Two exciting projects are in my life now. This website with the writing that it has inspired and teaching Qigong classes. I talk about both of them and get really excited and have plans for both of them that keep me thinking and planning and plotting. And … I don’t want to do anything.

I grew up with a strong message that one is supposed to work and that doing nothing was being lazy. I followed that message all through my “working” life. And I have carried it over to my “retired” life. I use quotations marks because I loved my work and much of it felt like having fun and retired hasn’t been very retired. Since Bob died (about 15 months ago) I have taken time to do nothing. After the flurry of morbid paperwork activity that follows a death I did start taking time – to cry or to sit or to think. Now, much of the crying is over, the paperwork is done, and these two projects which I love are well underway. And now I don’t want to do anything. I am tired of sitting and thinking and crying. I want something pleasant and enjoyable. And then that old work ethic pops up!

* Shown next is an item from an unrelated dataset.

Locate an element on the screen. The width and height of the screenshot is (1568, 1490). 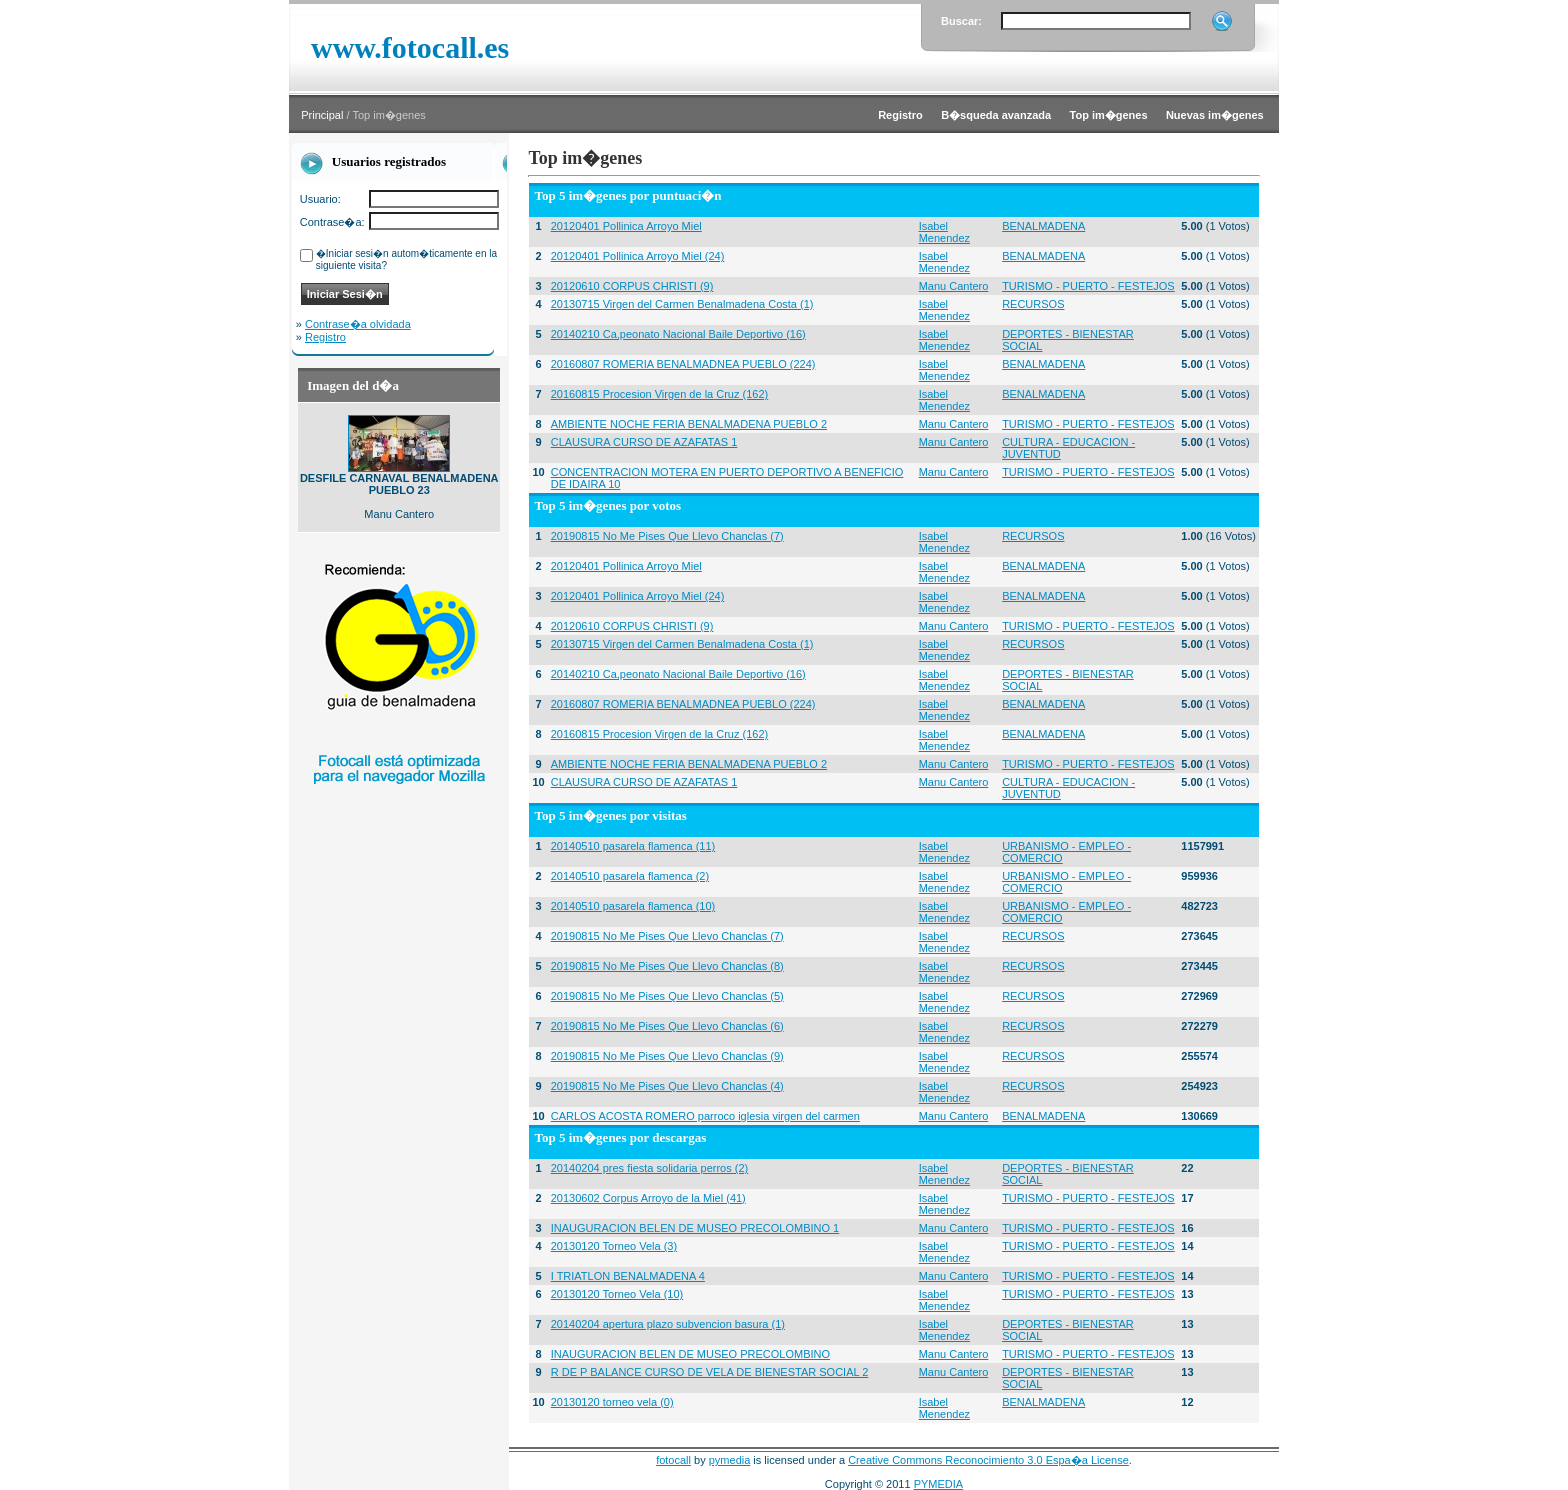
20190815 No Me Pises Que Llevo Chanclas (7) is located at coordinates (667, 536).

I have been learning to take care of myself. Letting myself cry and grieve is the biggest lesson I have had in self care. Crying was something I was often ashamed of, but after Bob died that view changed. I knew I needed to cry and I did – a lot. I believe that is one of the things that has allowed me to start new projects and enjoy them. The murky, ugly thing that suppressed sadness can become wasn’t allowed to form because the tears flowed. I am still sad often, but it feels like a clean sadness, not something tainted that will destroy the rest of my life. It is there and it is evidence that what Bob and I had (and still have) was (and is) of value. It is a good sadness, if that makes any sense.

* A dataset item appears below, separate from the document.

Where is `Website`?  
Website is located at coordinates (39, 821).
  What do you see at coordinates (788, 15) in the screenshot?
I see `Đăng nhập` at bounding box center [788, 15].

I did not grow up with models of self care and I certainly did not practice it during my career. Self care seemed indulgent, lazy. Putting that in the past tense was even hard. Learning new tricks is hard and the Puritan work ethic is working against me. My frequent question is “Is this moment of not doing anything (or reading a novel, or watching the birds or …) self care or is it lazy and indulgent?” I am working on going with the flow which feels like lazy and indulgent often – no deadlines for the flow.

This new phase of self-care learning seems to have a new flavor – pleasant self care. Reading during the daylight hours for fun is OK (I keep telling myself that, and still it is so hard not to feel guilty when I read for fun during the day). Watching the birds is OK. A massage is OK (haven’t been able to allow myself to do that, but I am getting closer). Visiting a friend for coffee is OK. Leaving things unchecked on my to-do list is OK. Doing something just for pleasure is OK. Those were all alien thoughts until a few months ago.

I am just starting to realize that the quiet time of doing nothing is when spiritual ideas sneak in, when insights interrupt my thoughts, when thoughts of appreciation abound, when new directions become clearer. I am trying to foster this new (to me) idea of doing nothing. The puritan pitchfork is not gone, but I am working to leave it out of sight for longer periods of time.

This doing nothing is foreign territory, but, at the moment, it looks like a friendly landscape. Think I will explore some more.